I have only played this game once. It was fall quarter of my Junior year at college.
You play this game with one other person. You need 13 beers, and one deck of cards. Basically, you open all 13 beers and line them up in a line on a table between you and the other person. You and the other person take turns drawing cards, and laying them at each respective beer to the card you have drawn. Since there are 13 beers, there is one beer for each type of card in a 52 card deck. Once you lay the card down, you take a drink of that beer. As the game goes on, more and more cards are layed down at each beer. If you lay the 4th card of one type on a certain beer, you must finish the beer.
Me and my roommate, who is actually one of my high school friends, played this game to kick off the school year of us living together.
The night ended with me puking in the little garbage bin next to the table before we finished the game, and my roommate passed out on the room futon. He woke up the next morning realizing that he had pissed himself...
Anyone else have any funny drinking games? Or any stories related to drinking games? Let's hear em.
Wait a second, that means that you had around 6 or so beers on your own, and puked??!?! LIGHTWEIGHT!! Although, I'm half Irish half Spanish, so I've got a decent tolerance.
As for games:
Beer Pong - I think everyone knows this game by now. Gotta be my favorite drinking game. I once went 7 straight wins with my best friend Matt. The problem is, I never get drunk enough off of Coors, so I always have a guinness extra stout or two on the side, per game. Hell, tonight I've had 5 beers and two shots of Tullamore Dew in just 1 1/2 hours, and I'm still really straight.
I did play wine pong once that fucked me up pretty good. I played beer nerf darts last weekend which was kinda fun. We used a mirror, drew a dart board on it, and shot a nerf gun at the board. Bullseye the other team drinks 4 times, inner ring other team drinks 3 times, middle ring, other team drinks 2 times, outer ring your team drinks 2 times, and if you miss the board, your team drinks 3 times.
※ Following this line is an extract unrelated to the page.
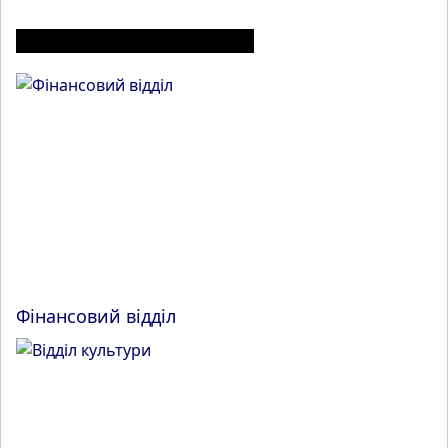
ІНШІ МАТЕРІАЛИ З РОЗДІЛУ
Фінансовий відділ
I shoot a lot of guns, so needless to say my team was sober and their team was trashed.
I did play 3 games in a row of Guinness Pong 3 weekends ago (my Guinness 250th Anniversary Party). Now that messed everyone up but me, only cuz I ONLY drink Guinness Extra Stout, so I'm immune to the stuff now.
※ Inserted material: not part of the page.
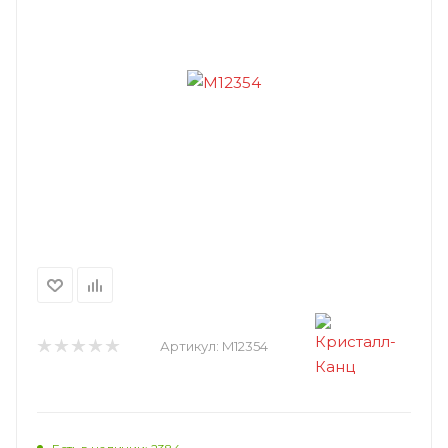
Артикул:
M12354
The best pong game I played was Vodka Pong. 2 shots of vodka per cup. By the end of 1 game, you're fucked. lol. I ended up in one of my girl friend's dresses that night, then hours later (once we traded clothes back) I sparred my best friend, and broke his rib. I still feel pretty bad about that, even though he's got nearly 50 lbs on me.
Of course there is always Kings cup, Fuck the Dealer, Flip Cup, Quarters, Bullshit,
Asshole, etc, etc.
Wait a second, that means that you had around 6 or so beers on your own, and puked??!?! LIGHTWEIGHT!! Although, I'm half Irish half Spanish, so I've got a decent tolerance.
ha ha, yes, i am a bit of a lightweight, but it was about 6.5 beers in less than an hour.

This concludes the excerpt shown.